自分の首だから視認はできないが、そこまできつく締まっているわけではなさそうだ。
オレはナイフの切っ先を、肌と首輪の間に押し込んだ。
鋼の冷たい感触が、首筋に食い込む。
「……くそ、痛い」
刃先で捻ったり、擦ったりするが、首輪が切れる様子はない。
革のくせに頑丈だ。
「いかんともしがたいな……。魔法の首輪らしいから、下手にオレが魔法をかけても怖いしな」
自分の命を実験台に乗せる気はない。
オレは当面、首輪を諦めることにした。
「とはいえ、このままでいる気はない。機を窺って魔王を殺し、この魔王城を脱出しないと」
オレを裏切ったユウとセンを、1発殴ってやらないと気が済まない。
そうでなくても、魔物だらけの城に人間が1人など、精神衛生上よろしくない。
「……使用人のミッケも、魔物なのか? どう見ても人間だったが」
ふとした疑問に首を捻りつつ、オレは服を脱いで包帯を取り替え始めた。
「ブラウニーよ」
「ブラウニー?」
「トロー」
ミッケの言葉に、オレはおうむ返しに尋ねた。
横で相槌を打っているトロルが鬱陶しい。
巨体に威圧感がありすぎる。
オレは厨房で、魚を捌いていた。
調理用の刃物で腹を切り、内臓を取り出し、身を切り分ける。
「あ、魚のアラは骨を残して、隅っこの大鍋にね。コカトリスの餌にするから。身は塩漬けと燻製だけど、トロルがやるからいいわ」
「ああ。それで、ミッケの種族が?」
「そ、ブラウニー。お掃除妖精って聞いたことない?」
「人間の屋敷とかに住み着く?」
「正確には、屋敷から生まれる、だけど。そんな感じ。だからこの城の掃除と洗濯は、あたしの仕事」
「トロー」
ミッケは大鍋で、麦とイモとニンジンのスープを煮込んでいる。
さっきから水差しで鍋に継ぎ足しているのは、羊のミルクだろう。
トロルは焼き釜で黒パンを焼いている。
釜の上から天井の煙突へ、黒煙が吸い込まれていく。
「つまりは妖精か……。見た目は人間そっくりだな」
「生まれたときからずっと、姿は変わらないけどね。こう見えて、何十年もこの城にいるのよ」
「む? 今の魔王が現れてから、まだせいぜい10年ほどだぞ?」
「そうね」
「ということは……。魔王がこの城に現れる前から、延々とここに1人で?」
「ええ」
表情を変えることなくミッケは答える。
ついでに小皿にスープを取り分け、口に運んでいる。
何十年も1人とはぞっとしないが、こいつは魔物だし、寂しいという感情とは、恐らく無縁なのだろう。

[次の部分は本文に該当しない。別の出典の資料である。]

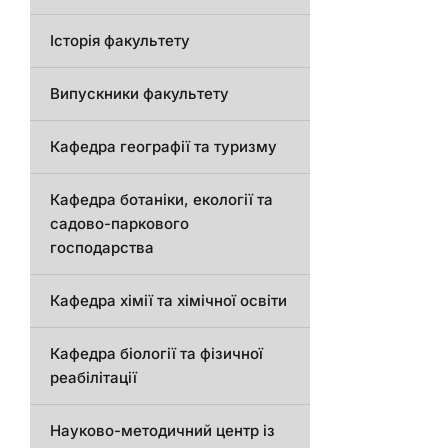
Історія факультету
Випускники факультету
Кафедра географії та туризму
Кафедра ботаніки, екології та
садово-паркового
господарства
Кафедра хімії та хімічної освіти
Кафедра біології та фізичної
реабілітації
Науково-методичний центр із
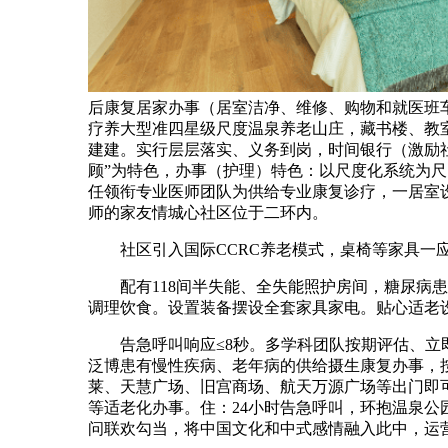
后康复居家办事（居室洁净、维修、购物和就医班
疗养大型准四星级尺度温泉养老山庄，藏书楼、教
建建。实行层层落实、义务到岗，时间银行（激励社
顾”为特色，办事（护理）特色：以尺度化系统为
任领衔专业医师团队为供给专业康复诊疗，一居室设
师的家友情城心社区位于二环内。
社区引入国际CCRC养老模式，桌椅等家具一应
配有118间半失能、全失能照护房间，糖尿病患
调理饮食。设置装备摆设全套家具家电。贴心适老
告急呼叫响应≤8秒。多学科团队按期评估、立即
泛博患有慢性疾病、老年病的供给摄生康复办事，
莱、天慧广场、旧宫商场、航天万源广场等出门即
等适老化办事。住：24小时告急呼叫，环抱温泉
问联欢勾当，将中国文化和中式感情融入此中，运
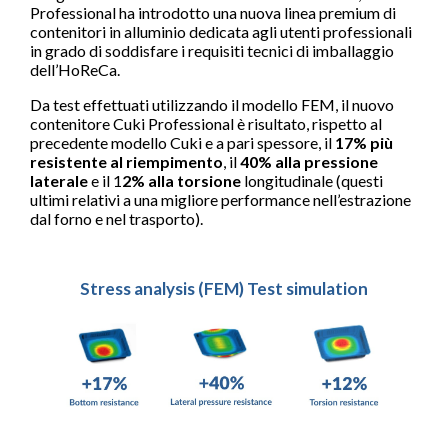
Professional ha introdotto una nuova linea premium di
contenitori in alluminio dedicata agli utenti professionali
in grado di soddisfare i requisiti tecnici di imballaggio
dell’HoReCa.
Da test effettuati utilizzando il modello FEM, il nuovo
contenitore Cuki Professional è risultato, rispetto al
precedente modello Cuki e a pari spessore, il
17% più
resistente al riempimento
, il
40% alla pressione
laterale
e il 1
2% alla torsione
longitudinale (questi
ultimi relativi a una migliore performance nell’estrazione
dal forno e nel trasporto).
Stress analysis (FEM) Test simulation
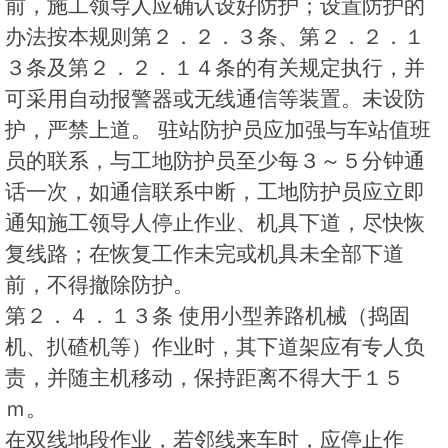
前，施工领导人应确认设好防护；设置防护的
办法按本规则第２．２．３条、第２．２．１
３条及第２．２．１４条的有关规定执行，并
可采用自动报警器或无线通信等装置。未设防
护，严禁上道。 驻站防护员应加强与车站值班
员的联系，与工地防护员至少每３～５分钟通
话一次，如通信联系中断，工地防护员应立即
通知施工领导人停止作业、机具下道，尽快恢
复线路；在恢复工作未完或机具未全部下道
前，不得撤除防护。
第２．４．１３条 使用小型养路机械（捣固
机、扒碴机等）作业时，其下道架应有专人负
责，并随主机移动，保持距离不得大于１５
ｍ。
在双线地段作业，若邻线来车时，应停止作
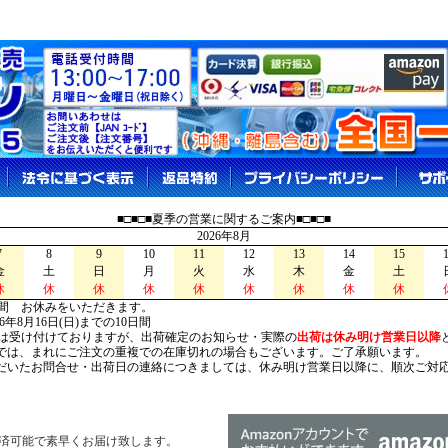
■□■□■夏季の営業に関するご案内■□■□■
2026年8月
7
8
9
10
11
12
13
14
15
金
土
日
月
火
水
木
金
土
休
休
休
休
休
休
休
休
休
間 お休みをいただきます。
026年8月16日(日)までの10日間
は受け付けておりますが、出荷確定のお知らせ・実際の
出荷は休み明け営業日以降
は、まれにご注文の重複での在庫切れの場合もございます。ご了承願います。
いたお問合せ・出荷日の連絡につきましては、休み明け営業日以降に、順次ご対
済可能で素早くお届け致します。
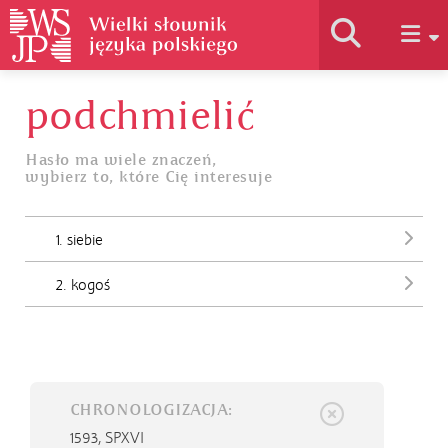
podchmielić
Historia słownika
Hasło ma wiele znaczeń,
wybierz to, które Cię interesuje
Jak korzystać
1. siebie
Podstawy naukowe
2. kogoś
Autorzy
CHRONOLOGIZACJA:
1593,
SPXVI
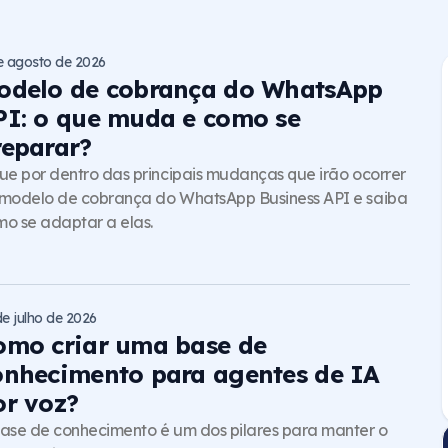
e agosto de 2026
odelo de cobrança do WhatsApp
PI: o que muda e como se
reparar?
ue por dentro das principais mudanças que irão ocorrer
modelo de cobrança do WhatsApp Business API e saiba
o se adaptar a elas.
de julho de 2026
omo criar uma base de
onhecimento para agentes de IA
or voz?
ase de conhecimento é um dos pilares para manter o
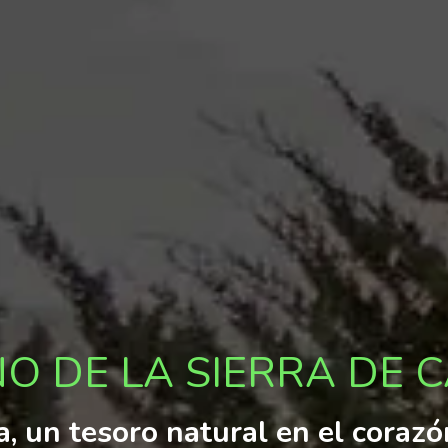
O DE LA SIERRA DE 
a, un tesoro natural en el coraz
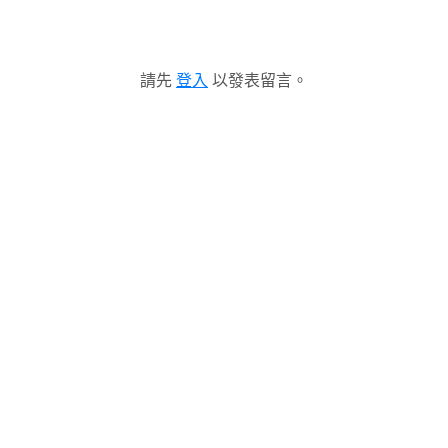
請先
登入
以發表留言。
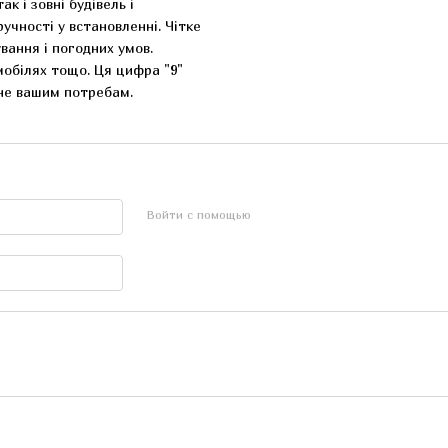
к і зовні будівель і
учності у встановленні. Чітке
ування і погодних умов.
мобілях тощо. Ця цифра "9"
дне вашим потребам.
Войти с помощью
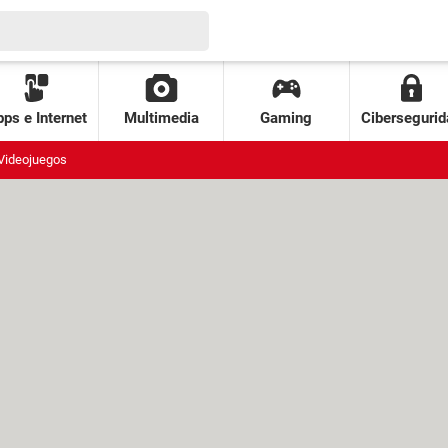
ps e Internet
Multimedia
Gaming
Cibersegurid
Videojuegos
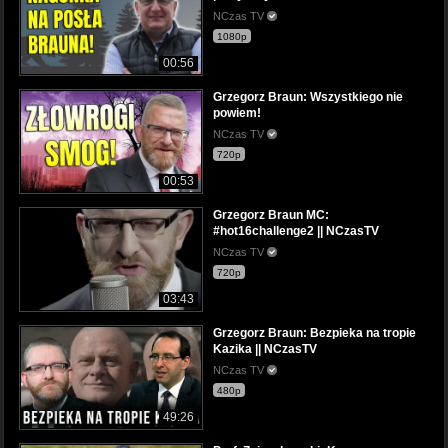
NCzas TV
1080p
00:56
Grzegorz Braun: Wszystkiego nie
powiem!
NCzas TV
720p
00:53
Grzegorz Braun MC:
#hot16challenge2 || NCzasTV
NCzas TV
720p
03:43
Grzegorz Braun: Bezpieka na tropie
Kazika || NCzasTV
NCzas TV
480p
49:26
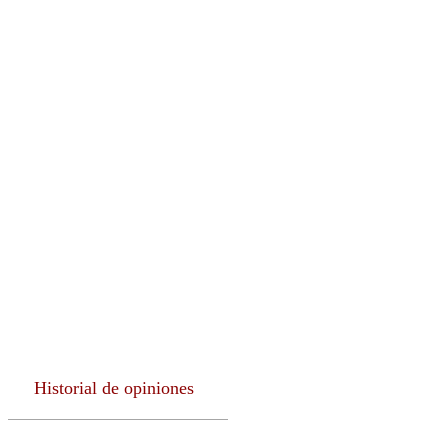
PUBLICACIONES
CONTÁCTENOS
Historial de opiniones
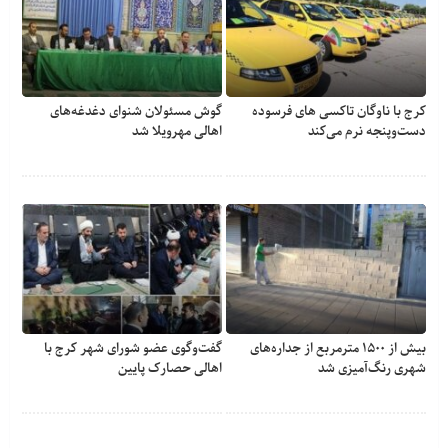
کرج با ناوگان تاکسی های فرسوده
گوش مسئولان شنوای دغدغه‎‌های
دست‌وپنجه نرم می‌کند
اهالی مهرویلا شد
بیش از ۱۵۰۰ مترمربع از جداره‌های
گفت‌وگوی عضو شورای شهر کرج با
شهری رنگ‌آمیزی شد
اهالی حصارک پایین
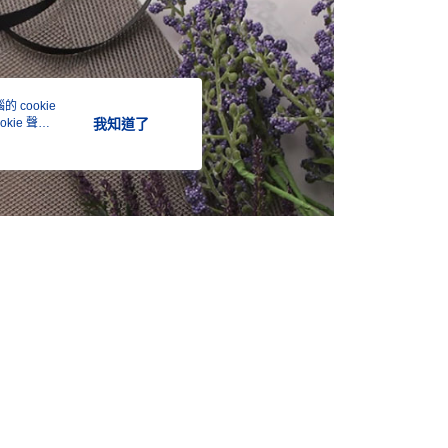
頁面，進行簡訊認證並確認金額後，即可完成結帳。
貨付款
成立數日內，您將收到繳費通知簡訊。
費通知簡訊後14天內，點擊此簡訊中的連結，可透過四大超商
0，滿NT$399(含以上)免運費
網路銀行／等多元方式進行付款，方視為交易完成。
：結帳手續完成當下不需立刻繳費，但若您需要取消訂單，請聯
付款
的店家。未經商家同意取消之訂單仍視為有效，需透過AFTEE
 cookie
繳納相關費用。
0，滿NT$399(含以上)免運費
kie 聲明
我知道了
否成功請以「AFTEE先享後付 」之結帳頁面顯示為準，若有關於
功／繳費後需取消欲退款等相關疑問，請聯繫「AFTEE先享後
援中心」
https://netprotections.freshdesk.com/support/home
5，滿NT$399(含以上)免運費
項】
恩沛科技股份有限公司提供之「AFTEE先享後付」服務完成之
依本服務之必要範圍內提供個人資料，並將交易相關給付款項請
讓予恩沛科技股份有限公司。
個人資料處理事宜，請瀏覽以下網址：
ee.tw/terms/#terms3
年的使用者請事先徵得法定代理人或監護人之同意方可使用
E先享後付」，若未經同意申辦者引起之損失，本公司不負相關責
AFTEE先享後付」時，將依據個別帳號之用戶狀況，依本公司
核予不同之上限額度；若仍有額度不足之情形，本公司將視審查
用戶進行身份認證。
一人註冊多個帳號或使用他人資訊註冊。若發現惡意使用之情
科技股份有限公司將有權停止該用戶之使用額度並採取法律行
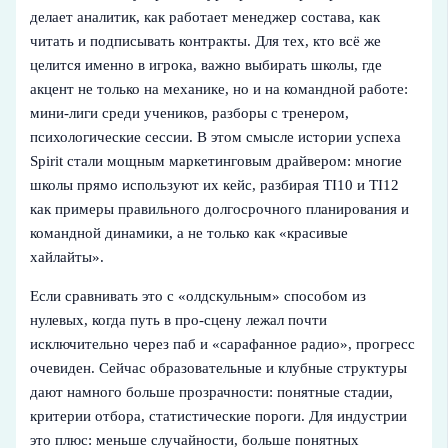
делает аналитик, как работает менеджер состава, как
читать и подписывать контракты. Для тех, кто всё же
целится именно в игрока, важно выбирать школы, где
акцент не только на механике, но и на командной работе:
мини‑лиги среди учеников, разборы с тренером,
психологические сессии. В этом смысле истории успеха
Spirit стали мощным маркетинговым драйвером: многие
школы прямо используют их кейс, разбирая TI10 и TI12
как примеры правильного долгосрочного планирования и
командной динамики, а не только как «красивые
хайлайты».
Если сравнивать это с «олдскульным» способом из
нулевых, когда путь в про‑сцену лежал почти
исключительно через паб и «сарафанное радио», прогресс
очевиден. Сейчас образовательные и клубные структуры
дают намного больше прозрачности: понятные стадии,
критерии отбора, статистические пороги. Для индустрии
это плюс: меньше случайности, больше понятных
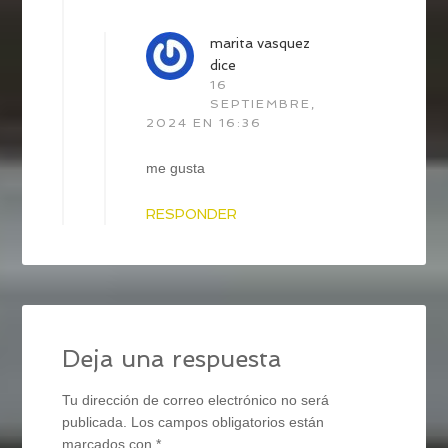
marita vasquez
dice
16
SEPTIEMBRE,
2024 EN 16:36
me gusta
RESPONDER
Deja una respuesta
Tu dirección de correo electrónico no será
publicada.
Los campos obligatorios están
marcados con
*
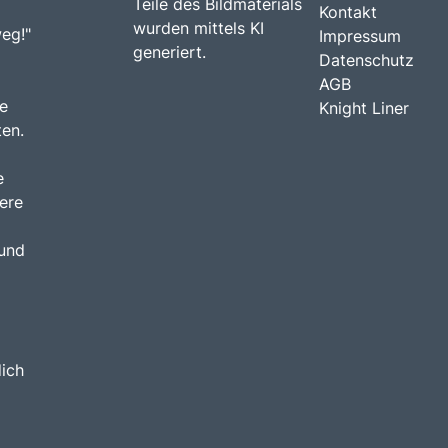
Teile des Bildmaterials
Kontakt
wurden mittels KI
weg!"
Impressum
generiert.
Datenschutz
AGB
e
Knight Liner
ten.
e
ere
 und
dich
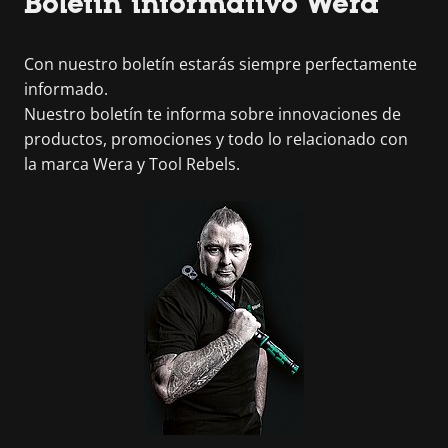
Boletín informativo Wera
Con nuestro boletín estarás siempre perfectamente
informado.
Nuestro boletín te informa sobre innovaciones de
productos, promociones y todo lo relacionado con
la marca Wera y Tool Rebels.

「魚が終わったら、次はそっちの貝殻ね。木槌で粉々に砕いて。細かくね」
「何に使うんだ?」
「それもコカトリスの餌よ。貝殻を食べさせないと、ちゃんとした卵を生んでくれないの。何でか知らないけど」
「そういうものか……。ふん!」
調理台に貝殻を並べて、力任せに木槌を振り下ろしていく。
いやこれ、重労働だぞ。
自慢じゃないがオレは非力だ。
「にしてもジロー。あんた、尊大っていうか図太いっていうか……とにかく、怯えないのね? こっちとしては助かるけども」
……。
内心はそんなこともないんだがな。
そう見えているなら、上手く振舞えているようだ。
「まあ、怯えたところで何も解決しないしな」
「人間は好きじゃないけど、そこは大したものだわ。ヌイ様も褒めてたし」
「ヌイ様?」
「魔王様の名前よ。名乗られなかったの?」
「いや、魔王としか」
「まあ……あんたたち、手も足も出なかったものね」
「く……」
痛いところを突いてくる。
「でもヌイ様が言ってたわ。手控えたとはいえ、2回も魔法を使って、死ななかった勇者一行は初めてだって」
「……そうかよ」
あれで手加減していただと?
本気を出したら、広間が崩れるからか?
あるいはこの城が丸ごと吹き飛ぶのか?
いかん、動揺を顔に出すな。
こいつに悟られるな。
「ぬぐう!」
木槌で自分の指を打った。
痛い。
ミッケが呆れた顔をしている。
考え事をしながら、作業するもんじゃないな……。
「トロー!」
「あ、黒パンができたって。あんたは台車で、大鍋とパン皿を持っていって」
「食堂で全員食べるのか?」
「ゴブリンとあんただけ。ていうかこの城の兵士、ほとんどゴブリンだから」
「それはもう知ってる」
トロルは焼き釜から、黒パンの山を大皿に移すと、今度は白いパン生地を釜に放り込んだ。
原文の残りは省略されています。